The integer and integer-letter format cannot be mixed: e.g. 1a, 2a, 3a, 4, 5, 6 is not allowed.
Multiple data may be present within a stratified layer. In such a case within each layer the data are assumed to be mutually independent but the layers themselves obey stratification.
The age ordering of for the whole data is determined from the data with parameters 1 and 2.
The following data file describes a single sequence of stratified data
Unused column | Unused column | Age | Age error | Intensity | Intensity error | Stratification |
---|---|---|---|---|---|---|
0 | 84 | 1330.5 | 47.5 | 51.4 | 0.7 | 1 |
0 | 83 | 1391.5 | 108.5 | 53.5 | 1.0 | 2 |
0 | 82 | 1400.5 | 99.0 | 54.8 | 1.9 | 3 |
0 | 81 | 1425 | 124.0 | 56.1 | 1.4 | 4 |
0 | 80 | 1425 | 124.0 | 57.8 | 2.9 | 5 |
0 | 79 | 1488.5 | 60.5 | 57.1 | 2.0 | 6 |
The data stratification is determined by data 1 and 2: age is increasing with stratification index. The ages are drawn according to the Monte-Carlo algorithm, provided that
age datum 1 <= age datum 2 <= age datum 3 etc.
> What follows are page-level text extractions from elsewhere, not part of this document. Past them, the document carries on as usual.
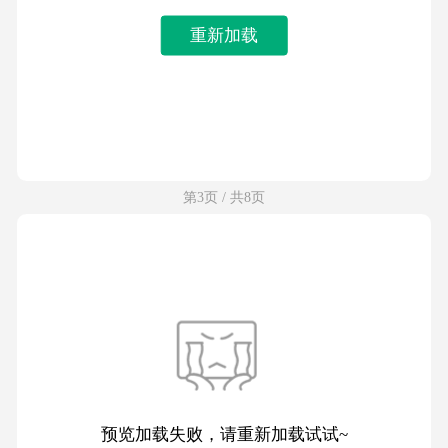
重新加载
第3页 / 共8页
预览加载失败，请重新加载试试~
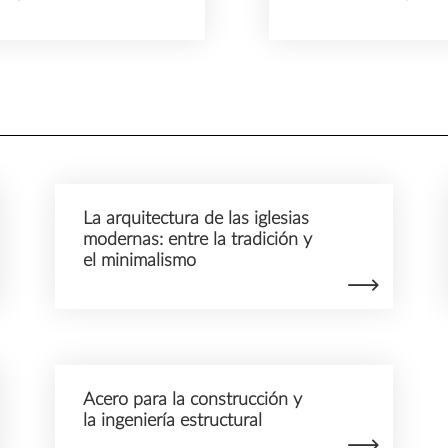
La arquitectura de las iglesias
modernas: entre la tradición y
el minimalismo
Acero para la construcción y
la ingeniería estructural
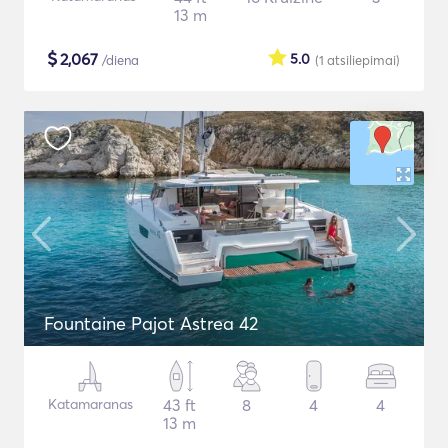
13 m
$
2,067
5.0
/diena
(1
atsiliepimai
)
Fountaine Pajot Astrea 42
Katamaranas
43 ft
8
4
4
13 m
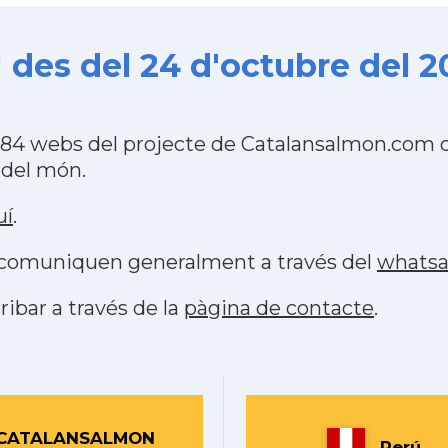
 des del 24 d'octubre del 
484 webs del projecte de Catalansalmon.com q
 del món.
uí
.
es comuniquen generalment a través del
whats
ribar a través de la
pàgina de contacte
.
CATALANSALMON
Perú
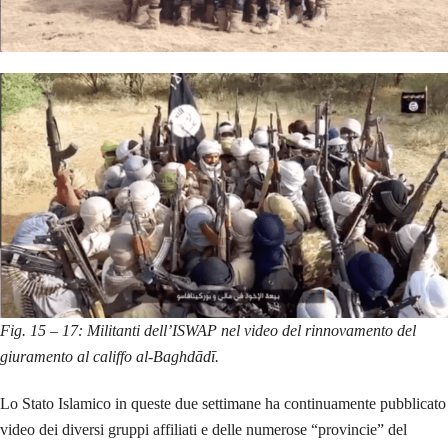
Fig. 15 – 17: Militanti dell’ISWAP nel video del rinnovamento del
giuramento al califfo al-Baghdādī.
Lo Stato Islamico in queste due settimane ha continuamente pubblicato
video dei diversi gruppi affiliati e delle numerose “provincie” del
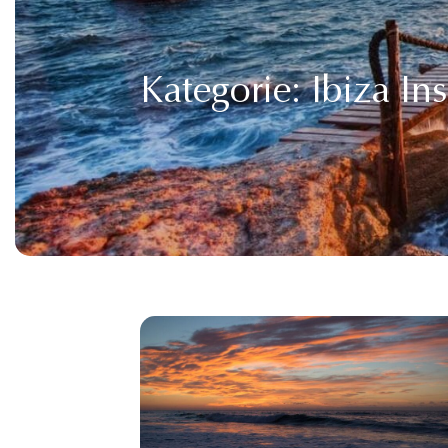
Kategorie:
Ibiza Ins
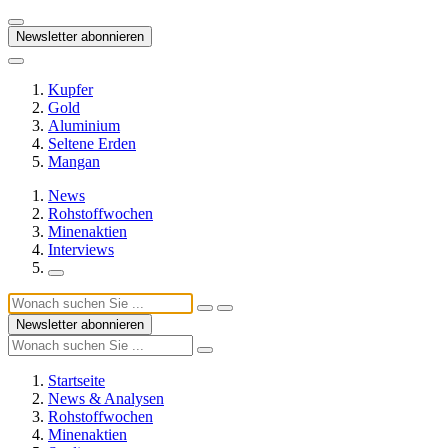
Newsletter abonnieren
Kupfer
Gold
Aluminium
Seltene Erden
Mangan
News
Rohstoffwochen
Minenaktien
Interviews
Newsletter abonnieren
Startseite
News & Analysen
Rohstoffwochen
Minenaktien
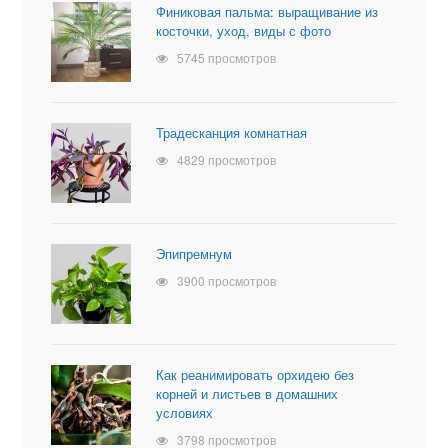
Финиковая пальма: выращивание из
косточки, уход, виды с фото
5745 просмотров
Традесканция комнатная
4829 просмотров
Эпипремнум
3900 просмотров
Как реанимировать орхидею без
корней и листьев в домашних
условиях
3798 просмотров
The following data file describes a multiple sequence of stratified data
Unused column | Unused column | Age | Age error | Intensity | Intensity error | Stratification |
---|---|---|---|---|---|---|
0 | 84 | 1330.5 | 47.5 | 51.4 | 0.7 | 1a |
0 | 83 | 1391.5 | 108.5 | 53.5 | 1.0 | 2a |
0 | 82 | 1400.5 | 99.0 | 54.8 | 1.9 | 3a |
0 | 82 | 1212 | 124.0 | 56.1 | 1.4 | 1b |
0 | 83 | 1271 | 124.0 | 57.8 | 2.9 | 2b |
0 | 43 | 13034 | 60.5 | 57.1 | 2.0 | 3b |
The data stratification is determined by the first data 1 and 2: age is increasing with stratification index.
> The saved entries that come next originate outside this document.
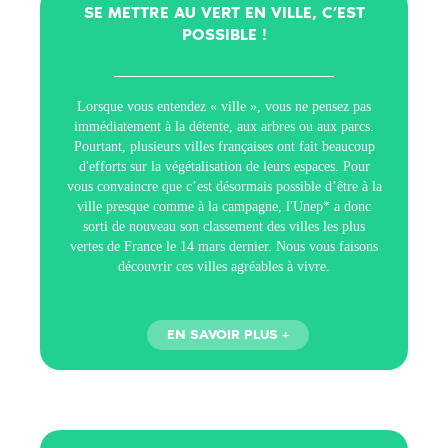
SE METTRE AU VERT EN VILLE, C’EST
POSSIBLE !
Lorsque vous entendez « ville », vous ne pensez pas
immédiatement à la détente, aux arbres ou aux parcs.
Pourtant, plusieurs villes françaises ont fait beaucoup
d'efforts sur la végétalisation de leurs espaces. Pour
vous convaincre que c’est désormais possible d’être à la
ville presque comme à la campagne, l'Unep* a donc
sorti de nouveau son classement des villes les plus
vertes de France le 14 mars dernier. Nous vous faisons
découvrir ces villes agréables à vivre.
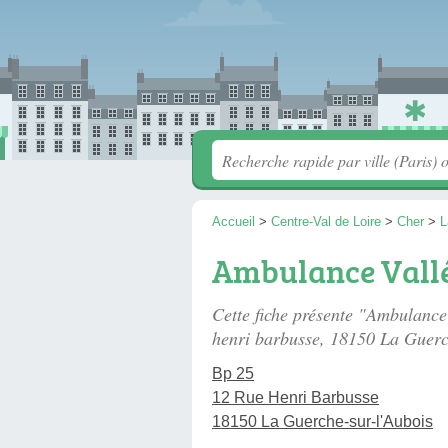
Accueil
>
Centre-Val de Loire
>
Cher
>
L
Ambulance Vallé
Cette fiche présente "Ambulance
henri barbusse
, 18150 La Guerc
Bp 25
12 Rue Henri Barbusse
18150 La Guerche-sur-l'Aubois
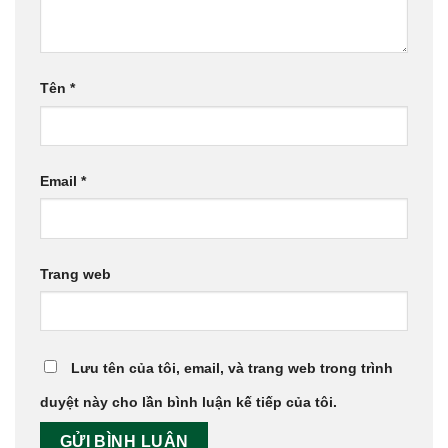
Tên
*
Email
*
Trang web
Lưu tên của tôi, email, và trang web trong trình
duyệt này cho lần bình luận kế tiếp của tôi.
The ages are drawn according to the Monte-Carlo algorithm, provided that
age datum 1a <= age datum 2a <= age datum 3a
age datum 1b <= age datum 2b <= age datum 3b
The following data file describes a single stratification sequence, each layer constraining multiple data
Unused column | Unused | Age | Age error | Intensity | Intensity error | Stratification |
---|---|---|---|---|---|---|
0 | 84 | 1330.5 | 47.5 | 51.4 | 0.7 | 1 |
0 | 83 | 1325 | 108.5 | 53.5 | 1.0 | 1 |
0 | 82 | 1316 | 99.0 | 52.8 | 1.9 | 1 |
0 | 82 | 1308 | 124.0 | 53.1 | 1.4 | 1 |
0 | 83 | 1391 | 124.0 | 57.8 | 2.9 | 2 |
0 | 43 | 1401 | 60.5 | 57.1 | 2.0 | 2 |
The data stratification is determined by the first data 1 and 2: age is increasing with stratification index.
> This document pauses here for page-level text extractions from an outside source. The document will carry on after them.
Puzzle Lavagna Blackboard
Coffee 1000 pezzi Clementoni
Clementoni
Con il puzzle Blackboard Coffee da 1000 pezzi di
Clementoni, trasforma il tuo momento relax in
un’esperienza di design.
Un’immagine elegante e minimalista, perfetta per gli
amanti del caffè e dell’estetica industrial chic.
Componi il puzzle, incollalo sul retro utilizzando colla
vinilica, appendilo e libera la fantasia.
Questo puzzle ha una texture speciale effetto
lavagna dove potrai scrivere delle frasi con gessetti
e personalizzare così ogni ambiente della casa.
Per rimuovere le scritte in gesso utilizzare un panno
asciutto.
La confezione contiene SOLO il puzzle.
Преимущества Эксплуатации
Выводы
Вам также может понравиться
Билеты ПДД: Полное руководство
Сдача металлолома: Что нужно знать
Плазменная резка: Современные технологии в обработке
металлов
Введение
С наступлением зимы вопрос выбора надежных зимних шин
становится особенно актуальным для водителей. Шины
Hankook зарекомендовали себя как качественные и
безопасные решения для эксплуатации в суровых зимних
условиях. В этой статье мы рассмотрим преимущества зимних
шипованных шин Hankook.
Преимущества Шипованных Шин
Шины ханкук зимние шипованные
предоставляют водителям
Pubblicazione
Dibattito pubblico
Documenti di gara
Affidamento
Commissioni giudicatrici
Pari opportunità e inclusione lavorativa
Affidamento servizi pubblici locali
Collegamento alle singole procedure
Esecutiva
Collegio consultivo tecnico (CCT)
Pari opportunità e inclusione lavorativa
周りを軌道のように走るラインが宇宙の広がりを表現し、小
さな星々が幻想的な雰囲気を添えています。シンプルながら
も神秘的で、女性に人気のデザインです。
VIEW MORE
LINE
The ages are drawn according to the Monte-Carlo algorithm, provided that
all ages within layer 1 are <= all ages within layer 2
Within any layer there is no assumption of age ordering. Therefore, the first datum within layer 1 could have a drawn age greater or less than the second datum within layer 1. The only requirement in this example is that each datum within layer 1 has an age less than or equal to any datum within layer 2.
The following data file describes two linked sequence of stratified data
Unused column | Unused column | Age | Age error | Intensity | Intensity error | Stratification |
---|---|---|---|---|---|---|
0 | 84 | 1330.5 | 47.5 | 51.4 | 0.7 | 1a |
0 | 83 | 1391.5 | 108.5 | 53.5 | 1.0 | 2a-1c |
0 | 82 | 1400.5 | 99.0 | 54.8 | 1.9 | 3a |
0 | 82 | 1395 | 124.0 | 56.1 | 1.4 | 1b |
0 | 83 | 1396 | 124.0 | 57.8 | 2.9 | 2b-3c |
0 | 43 | 1401 | 60.5 | 57.1 | 2.0 | 3b |
0 | 43 | 1393 | 23.5 | 59.1 | 3.1 | 1d-2c |
0 | 43 | 1420 | 12.5 | 62.1 | 4.1 | 2d |
The data stratification is determined by the first data 1 and 2: age is increasing with stratification index.
The ages are drawn according to the Monte-Carlo algorithm, provided that
age datum 1a <= age datum 2a <= age datum 3a
age datum 1b <= age datum 2b <= age datum 3b
age datum 1d <= age datum 2d
Additionally, the three sequences (1a,2a,3a), (1b,2b,3b), (1d,2d) are linked by the condition:
age datum 1c <= age datum 2c <= age datum 3c
When specifying the linking, the indices do not need to be ordered (as in the example): here they come in the order (1c,3c,2c).